I spend my working life creating web apps. I do everything, but first and foremost I am a programmer. Although I like to think I have a good eye for web design — how things look — it’s “read only”: I know and appreciate a good design when I see it but I can’t create it myself.

Since I’m hopelessly out of my depth with every image editor on the market, including Acorn (“you don’t need a Ph.D in computer graphics”), I have been drawn increasingly to typography. Not in terms of designing typefaces but rather learning how to make text look better. You tend to use a calculator, not an image editor, so it’s more tractable for me.

Anyway, establishing a vertical baseline rhythm is one technique to improve the legibility of text. After reading Compose to a Vertical Rhythm, Designing for the Web, and Get Rhythm in Your Baseline, I thought I’d have a go on Girls in Football (in beta, so unfortunately you can’t see what I mean yet).

Helpful Tools

Sorting out the textual elements was straightforward. Two tools helped greatly: Slammer and DebugBar.

Slammer is an OS X app that floats a semi-transparent grid over other windows, allowing you to see at a glance whether your baselines are rhythmic. It does more, but this alone makes it indispensable.

DebugBar is an Internet Explorer plugin which comes closer to Firebug than anything else I’ve seen on IE. It has a DOM inspector, HTTP inspector, Javascript inspector and console, and more. I find it extremely useful for getting to the bottom of bizarre IE behaviour.

Stumbling Blocks

Once the textual elements are done, you are left with forms and images. Forms elements and buttons throw a spanner in the works because their sizes vary from browser to browser. Images disrupt the baseline rhythm unless their heights are an exact multiple of your line spacing — which generally they aren’t.

I haven’t tackled forms yet, but I did solve the image problem.

jQuery Plugin for Images

Geoffrey Grosenback mentioned a technique he had heard about for handling images: replace each image with a div of the same width and a height which is a multiple of the baseline rhythm, and set the image as the div’s background. Since the image is now in the background it won’t overflow the div and will therefore slot neatly into the baselines.

This avoids squashing the image, though it does mean chopping a little off if you round the height down to the nearest baseline.

Anyway, I made this into a jQuery plugin called rhythm which can be used like this:

  $(window).load(function() {
    $('img').rhythm();
  });

It works in Safari, Firefox and IE7.

You can see it in action on Girls in Football, or at least you will be able to when we come out of beta. For every image it calculates where the nearest baseline is and “rounds the image” up or down to it. When rounding down you lose a little bit of image, and when rounding up you gain a little whitespace.

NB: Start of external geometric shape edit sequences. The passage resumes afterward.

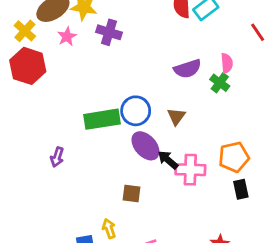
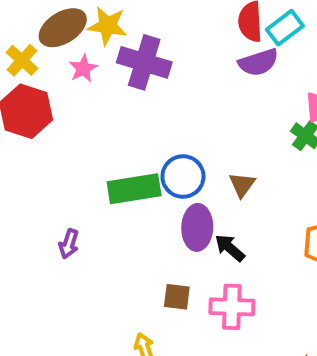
purple cross: (109, 32) -> (144, 62), size x1.4
purple semicircle: (188, 69) -> (258, 62), moved
purple ellipse: (145, 146) -> (197, 227), turned 44
pink cross: (190, 170) -> (232, 307), moved

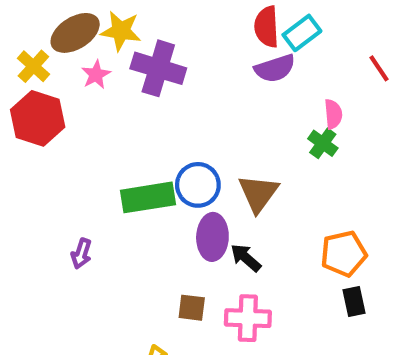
brown triangle: (242, 185) -> (258, 193), size x1.5

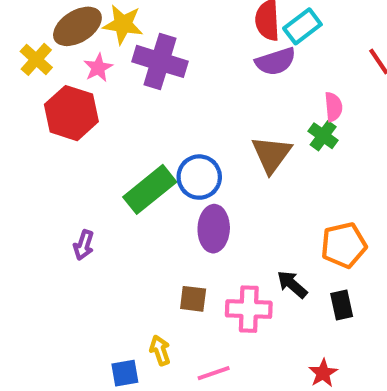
red hexagon: (38, 118) -> (71, 113), moved
brown triangle: (258, 193) -> (271, 154), moved
green rectangle: (148, 197) -> (150, 189), turned -30
black arrow: (246, 258) -> (292, 284), moved
black rectangle: (354, 301) -> (342, 305), moved

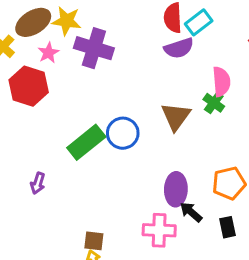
pink semicircle: (333, 107) -> (221, 82), size x1.4
purple ellipse: (214, 229) -> (176, 189), moved
brown square: (193, 299) -> (94, 241), moved

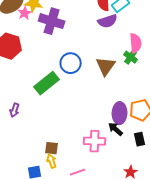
pink star: (48, 53) -> (25, 13), moved
blue circle: (123, 133) -> (71, 63), moved
purple ellipse: (176, 189) -> (120, 113), moved

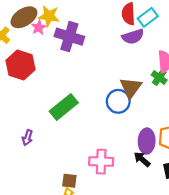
blue circle: (71, 63) -> (118, 101), moved
pink cross: (95, 141) -> (101, 162), moved

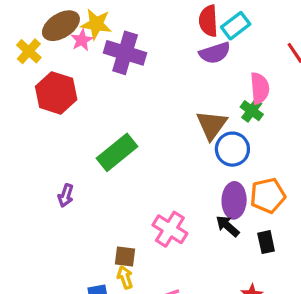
blue circle: (118, 101) -> (232, 149), moved
pink cross: (101, 162) -> (170, 229), turned 30

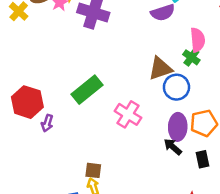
red hexagon: (56, 93) -> (27, 102), moved
brown triangle: (212, 125) -> (160, 68), turned 35
pink cross: (170, 229) -> (128, 114), moved

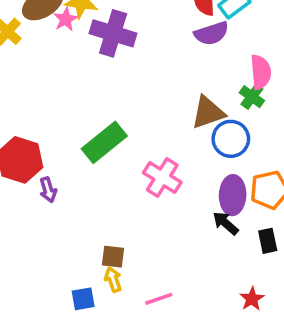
purple arrow: (47, 123) -> (48, 190), turned -35

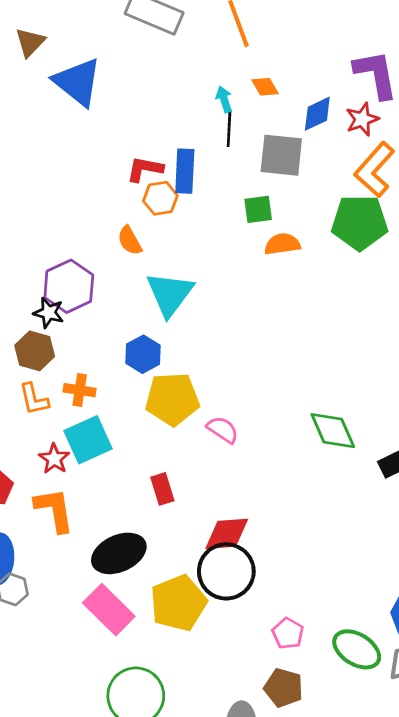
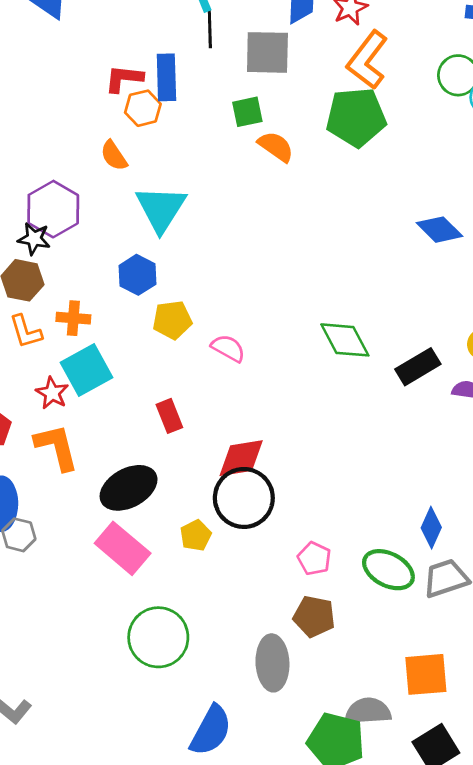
orange semicircle: (282, 244) -> (276, 147), turned 48
yellow pentagon: (172, 399) -> (172, 320), size x0.7
yellow pentagon: (178, 603) -> (196, 535), size x0.5

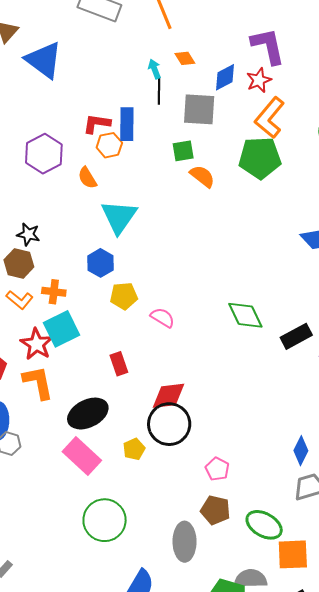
purple hexagon: (53, 209) -> (44, 154), moved
orange L-shape: (26, 332) -> (20, 300), turned -36
red star: (52, 393) -> (37, 344), size x1.4
green ellipse: (388, 570) -> (264, 525), moved

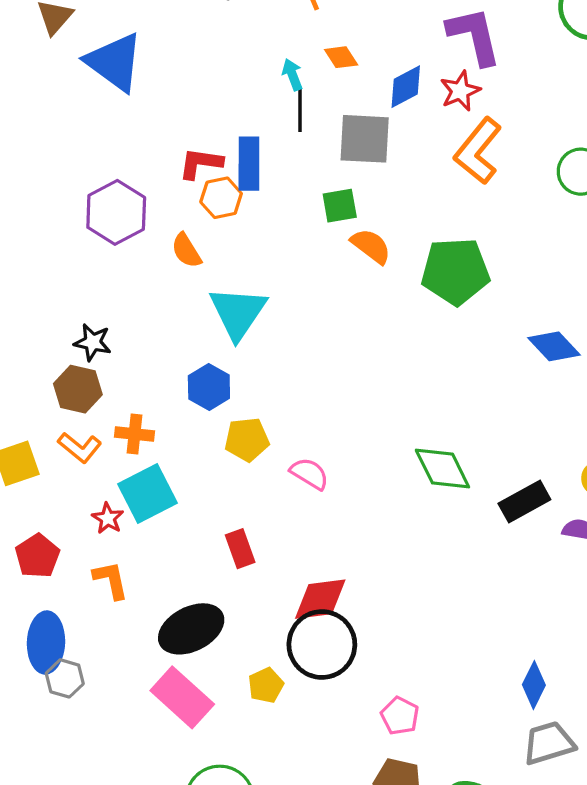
green pentagon: (260, 158) -> (455, 271), moved
red star: (37, 344) -> (108, 518), size x0.6
orange L-shape: (38, 383) -> (111, 580), size x0.7

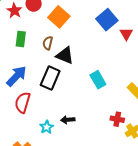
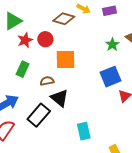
orange square: (59, 17) -> (66, 60), turned 30
brown semicircle: (48, 43) -> (47, 81), turned 48

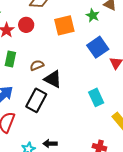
orange square: (66, 60) -> (64, 25), moved
cyan rectangle: (84, 131) -> (96, 97), moved

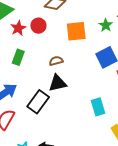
brown semicircle: (37, 65) -> (56, 61), moved
black triangle: (53, 79) -> (58, 83), turned -48

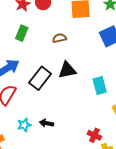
black triangle: (58, 83) -> (67, 70), moved

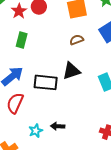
brown semicircle: (59, 38) -> (77, 40), moved
black rectangle: (40, 78) -> (46, 82), turned 65

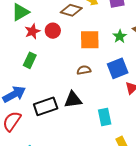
black rectangle: (46, 82) -> (46, 106), turned -35

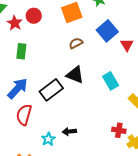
black triangle: (73, 100) -> (75, 75), turned 48

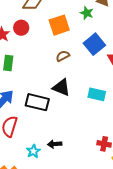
cyan rectangle: (111, 81) -> (97, 94), turned -48
black rectangle: (51, 90) -> (37, 102), turned 50

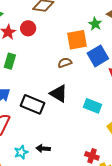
orange square: (59, 25) -> (77, 40), moved

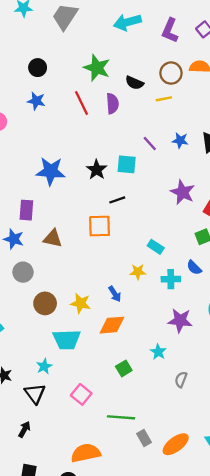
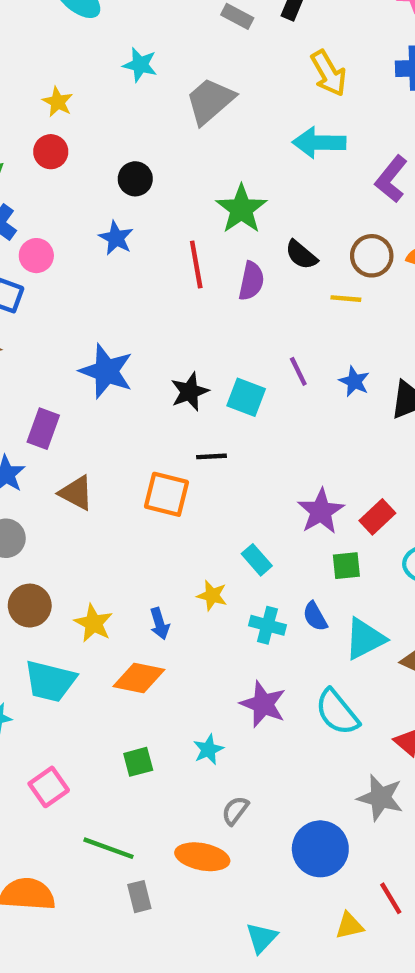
purple star: (183, 192) -> (321, 511), moved
orange ellipse: (176, 444) -> (202, 857), moved, turned 32

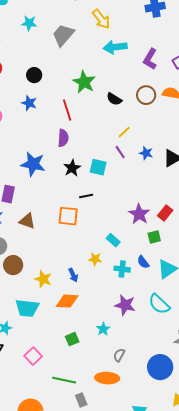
yellow arrow: (329, 73) -> (101, 19), moved
purple semicircle: (251, 281) -> (63, 138), moved
yellow line: (346, 299) -> (124, 132), moved, turned -40
brown circle: (30, 606) -> (13, 265), moved

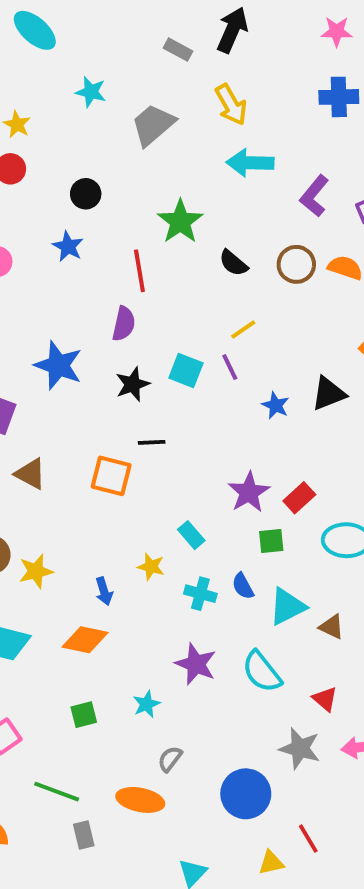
blue star: (146, 153) -> (275, 405), moved
cyan square: (98, 167) -> (186, 370), moved
yellow star: (43, 279) -> (36, 571), moved, turned 30

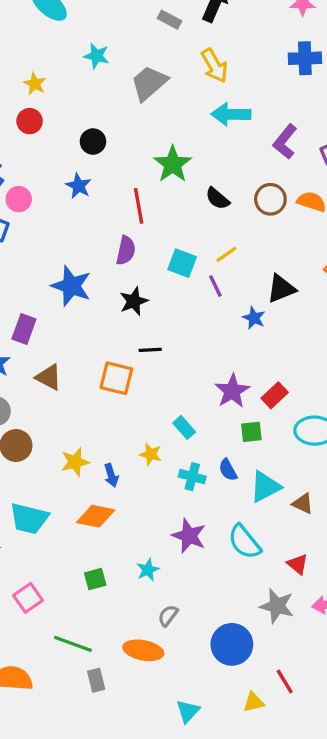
cyan square: (186, 370) -> (182, 263), moved
black triangle: (329, 393) -> (281, 289), moved
yellow star: (36, 571) -> (75, 462), moved

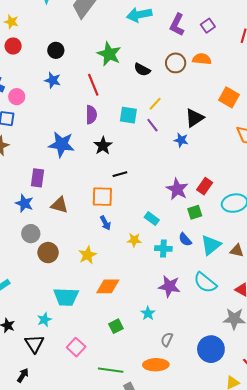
blue arrow: (111, 475) -> (105, 223), moved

It works really well, and it’s very satisfying to drop Slammer over the bottom of your page and find the vertical baseline rhythm still going strongly.

Now I need to apply everything I’ve learned to this site…

Comments

Hey there - I’m trying to get this to work, but I’m not quite sure how to incorporate it. This is what I have in my header:

$(window).load(function() {
  $('img').rhythm();
});

Am I missing something? Thanks for your help.

Jim • 8 July 2009

Hi Jim, that looks correct to me.

I suggest you locate the problem by putting some console.log debugging statements in the Rhythm javascript and seeing whether you get the values you expect for line height, image size, etc.